■ **About this exercise**
Print the entries that appear below, exactly as written and without their pictures.

■ **Data extract**
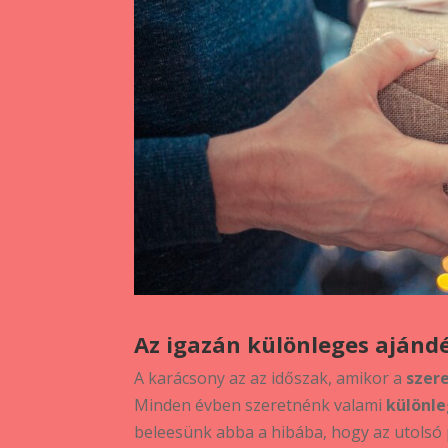
Az igazán különleges ajánd
A karácsony az az időszak, amikor a
szere
Minden évben szeretnénk valami
különle
beleesünk abba a hibába, hogy az utolsó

■ **Solution to the exercise**
Az igazán különleges ajánd
A karácsony az az időszak, amikor a
szere
Minden évben szeretnénk valami
különle
beleesünk abba a hibába, hogy az utolsó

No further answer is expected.